Late March on Mammoth Lakes’ alpine slopes typically offer skiers a final hurrah before spring sets in. This year, with coronavirus shutting lodges, restaurants, bars, and, of course, chairlifts, Mammoth Lakes Tourism (MLT) found itself tackling an altogether different type of uphill situation; supporting a town of workers suddenly without employment.   

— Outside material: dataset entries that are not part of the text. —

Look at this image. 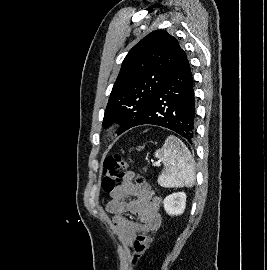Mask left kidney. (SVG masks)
Instances as JSON below:
<instances>
[{
    "label": "left kidney",
    "mask_w": 267,
    "mask_h": 270,
    "mask_svg": "<svg viewBox=\"0 0 267 270\" xmlns=\"http://www.w3.org/2000/svg\"><path fill=\"white\" fill-rule=\"evenodd\" d=\"M164 209L169 215H181L186 207V194L177 192L167 196L164 201Z\"/></svg>",
    "instance_id": "left-kidney-1"
}]
</instances>
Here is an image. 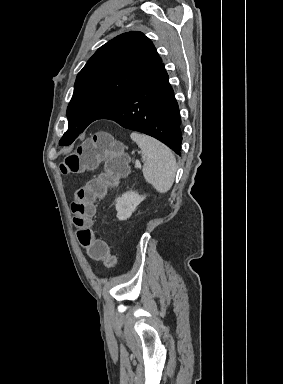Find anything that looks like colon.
<instances>
[{
    "instance_id": "obj_1",
    "label": "colon",
    "mask_w": 283,
    "mask_h": 384,
    "mask_svg": "<svg viewBox=\"0 0 283 384\" xmlns=\"http://www.w3.org/2000/svg\"><path fill=\"white\" fill-rule=\"evenodd\" d=\"M103 163V171L74 191L71 205L77 238L88 255L114 267L117 259L103 240L95 239L91 229L95 202L105 196L108 188L115 186L129 171L128 159L121 146L105 132H96L69 153L61 163L64 174H79Z\"/></svg>"
}]
</instances>
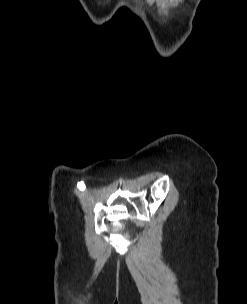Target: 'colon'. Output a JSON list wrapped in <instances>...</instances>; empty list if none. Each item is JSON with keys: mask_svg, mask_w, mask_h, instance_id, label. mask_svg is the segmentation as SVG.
I'll return each instance as SVG.
<instances>
[{"mask_svg": "<svg viewBox=\"0 0 247 304\" xmlns=\"http://www.w3.org/2000/svg\"><path fill=\"white\" fill-rule=\"evenodd\" d=\"M115 226L116 227H123L124 226V221L123 220H116L115 221Z\"/></svg>", "mask_w": 247, "mask_h": 304, "instance_id": "colon-1", "label": "colon"}]
</instances>
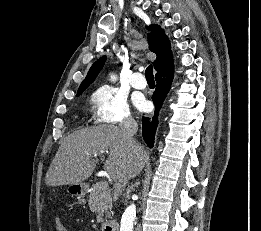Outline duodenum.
Returning a JSON list of instances; mask_svg holds the SVG:
<instances>
[{
    "label": "duodenum",
    "mask_w": 261,
    "mask_h": 231,
    "mask_svg": "<svg viewBox=\"0 0 261 231\" xmlns=\"http://www.w3.org/2000/svg\"><path fill=\"white\" fill-rule=\"evenodd\" d=\"M102 231H119V222L111 220L105 223L102 227Z\"/></svg>",
    "instance_id": "duodenum-1"
}]
</instances>
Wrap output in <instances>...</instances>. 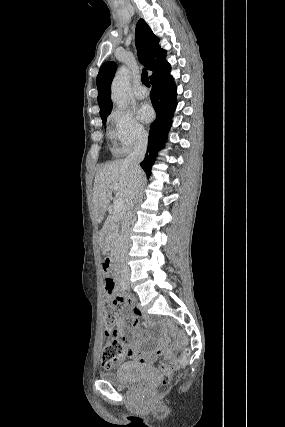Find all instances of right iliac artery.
Masks as SVG:
<instances>
[{
    "label": "right iliac artery",
    "mask_w": 285,
    "mask_h": 427,
    "mask_svg": "<svg viewBox=\"0 0 285 427\" xmlns=\"http://www.w3.org/2000/svg\"><path fill=\"white\" fill-rule=\"evenodd\" d=\"M121 287H122V289H123V290H125V289H126V284H125V282H124V281H122V282H121Z\"/></svg>",
    "instance_id": "1"
}]
</instances>
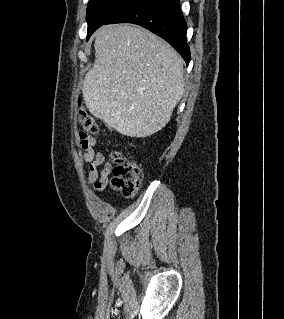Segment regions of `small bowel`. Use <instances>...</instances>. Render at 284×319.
<instances>
[{"instance_id":"small-bowel-1","label":"small bowel","mask_w":284,"mask_h":319,"mask_svg":"<svg viewBox=\"0 0 284 319\" xmlns=\"http://www.w3.org/2000/svg\"><path fill=\"white\" fill-rule=\"evenodd\" d=\"M78 143L81 148V159L89 165L88 182L95 191H103L109 182V175L112 172V165L105 156L94 150L96 141L85 132H79Z\"/></svg>"}]
</instances>
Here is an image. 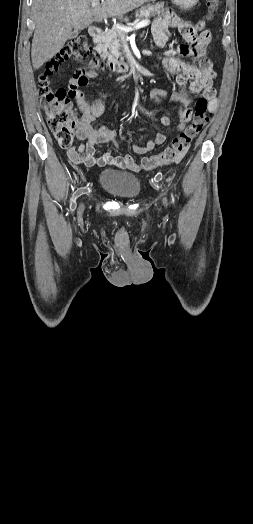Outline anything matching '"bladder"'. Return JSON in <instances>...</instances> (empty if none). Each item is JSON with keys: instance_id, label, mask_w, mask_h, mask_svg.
<instances>
[{"instance_id": "1", "label": "bladder", "mask_w": 253, "mask_h": 524, "mask_svg": "<svg viewBox=\"0 0 253 524\" xmlns=\"http://www.w3.org/2000/svg\"><path fill=\"white\" fill-rule=\"evenodd\" d=\"M100 185L118 199H134L141 191V181L137 175L111 169L100 173Z\"/></svg>"}]
</instances>
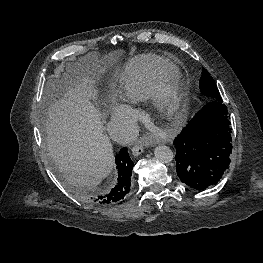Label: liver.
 <instances>
[{
	"mask_svg": "<svg viewBox=\"0 0 263 263\" xmlns=\"http://www.w3.org/2000/svg\"><path fill=\"white\" fill-rule=\"evenodd\" d=\"M119 55L114 52L105 59L115 60ZM84 60L87 71L98 67L90 57ZM90 74L77 77L76 82L46 85L47 93L55 92L45 124L49 155L70 184L87 189L100 184L114 167L111 141L103 134L100 113L91 101L95 80Z\"/></svg>",
	"mask_w": 263,
	"mask_h": 263,
	"instance_id": "6515ba94",
	"label": "liver"
}]
</instances>
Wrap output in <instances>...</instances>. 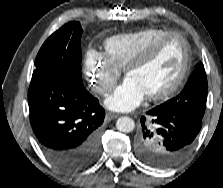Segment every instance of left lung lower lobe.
Listing matches in <instances>:
<instances>
[{
	"mask_svg": "<svg viewBox=\"0 0 223 188\" xmlns=\"http://www.w3.org/2000/svg\"><path fill=\"white\" fill-rule=\"evenodd\" d=\"M147 114L154 128L145 125V117H142V128L136 138L138 157L145 163L160 168L180 162L190 152L202 120L168 114L159 106Z\"/></svg>",
	"mask_w": 223,
	"mask_h": 188,
	"instance_id": "obj_1",
	"label": "left lung lower lobe"
}]
</instances>
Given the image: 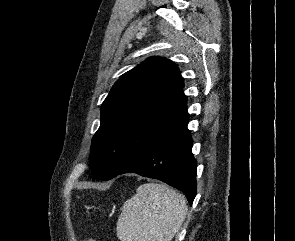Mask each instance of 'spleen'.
Returning <instances> with one entry per match:
<instances>
[{
    "label": "spleen",
    "mask_w": 295,
    "mask_h": 241,
    "mask_svg": "<svg viewBox=\"0 0 295 241\" xmlns=\"http://www.w3.org/2000/svg\"><path fill=\"white\" fill-rule=\"evenodd\" d=\"M186 214L182 195L164 184H142L123 204L117 237L120 241H171Z\"/></svg>",
    "instance_id": "3e777b00"
}]
</instances>
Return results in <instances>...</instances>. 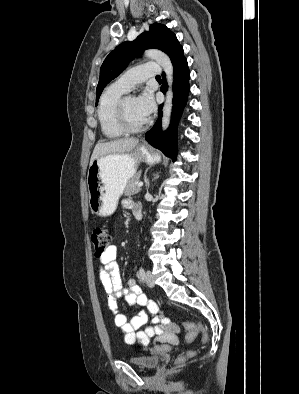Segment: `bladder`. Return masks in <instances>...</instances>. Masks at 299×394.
I'll return each instance as SVG.
<instances>
[{"label": "bladder", "instance_id": "31cf9c89", "mask_svg": "<svg viewBox=\"0 0 299 394\" xmlns=\"http://www.w3.org/2000/svg\"><path fill=\"white\" fill-rule=\"evenodd\" d=\"M127 361L131 365L150 370L155 368L160 363L161 357L155 355H137L130 356Z\"/></svg>", "mask_w": 299, "mask_h": 394}]
</instances>
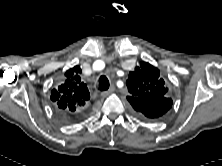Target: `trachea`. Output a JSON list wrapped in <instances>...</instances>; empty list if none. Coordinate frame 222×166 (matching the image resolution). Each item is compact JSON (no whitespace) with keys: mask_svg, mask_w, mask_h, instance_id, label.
<instances>
[{"mask_svg":"<svg viewBox=\"0 0 222 166\" xmlns=\"http://www.w3.org/2000/svg\"><path fill=\"white\" fill-rule=\"evenodd\" d=\"M98 88L100 91L108 90L109 88V80L105 75L100 76Z\"/></svg>","mask_w":222,"mask_h":166,"instance_id":"obj_1","label":"trachea"}]
</instances>
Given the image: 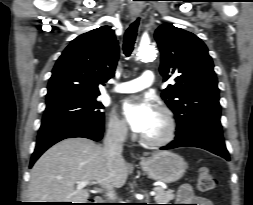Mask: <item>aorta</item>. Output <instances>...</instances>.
<instances>
[{
	"label": "aorta",
	"mask_w": 253,
	"mask_h": 205,
	"mask_svg": "<svg viewBox=\"0 0 253 205\" xmlns=\"http://www.w3.org/2000/svg\"><path fill=\"white\" fill-rule=\"evenodd\" d=\"M156 48L153 45H140L137 49V57L145 62H149L155 59L157 56Z\"/></svg>",
	"instance_id": "1"
}]
</instances>
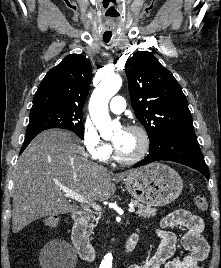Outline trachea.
<instances>
[{"mask_svg":"<svg viewBox=\"0 0 221 268\" xmlns=\"http://www.w3.org/2000/svg\"><path fill=\"white\" fill-rule=\"evenodd\" d=\"M105 42H109V40H105Z\"/></svg>","mask_w":221,"mask_h":268,"instance_id":"trachea-1","label":"trachea"}]
</instances>
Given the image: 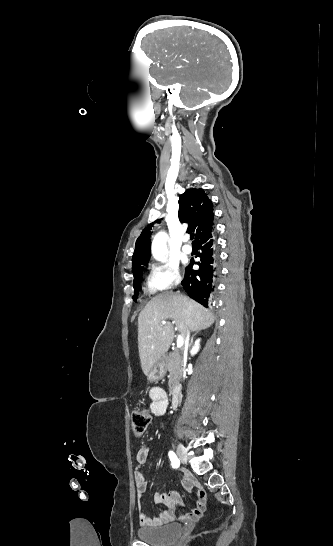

MLT opened a foodbank, which, by the end of June, had distributed nearly 25,000 bags of food. In addition, the educational sustenance it offers pivoted from in-person Community Coffee events to online platforms which invited a public health officer, the director of the local emergency center and the Chamber of Commerce Director to speak to local stakeholders — though as Communications Direct Lara Kaylor noted via email, MLT still provided free coffee from local cafes to participants.


“We have communicated to the community through our email newsletter,” says MLT’s Lara Kaylor, “We [also] used panels of local speakers to provide answers.” Image: www.visitmammoth.com

Aside from agriculture and film, tourism stands as one of California’s largest employers and the efforts of MLT exemplify a broader push across the state to keep the industry ‘alive’ and ready to welcome local travelers across 2020. The initiative has been supported by Visit California, the state’s parent DMO, through offering sector-specific guidance for safe reopening, creating cooperations between businesses across sectors, and amplifying their messaging as travel resumes.  

Now, with the state beginning to reopen for leisure travel, Visit California is focused on inspiring an iconic West Coast endeavor; road trips. “California is a state perfect for road trips,” says Visit California President & CEO Caroline Beteta, “We expect many Americans will feel safest traveling by car and plan to inspire travelers by promoting our miles of open road and diverse landscape.” 

Economic Restart

Until a vaccine is discovered, COVID-19 will continue to spread unpredictably across America making any notion of a ‘post-COVID’ world redundant. Accordingly, this much is clear;

  • DMOs must continue to spread essential information allowing tourism stakeholders to conduct business safely and visitors to partake in the local economy with confidence
  • After months under lockdown, there is a willingness to travel locally. DMOs should focus on marketing local travel with strong appeal at this moment.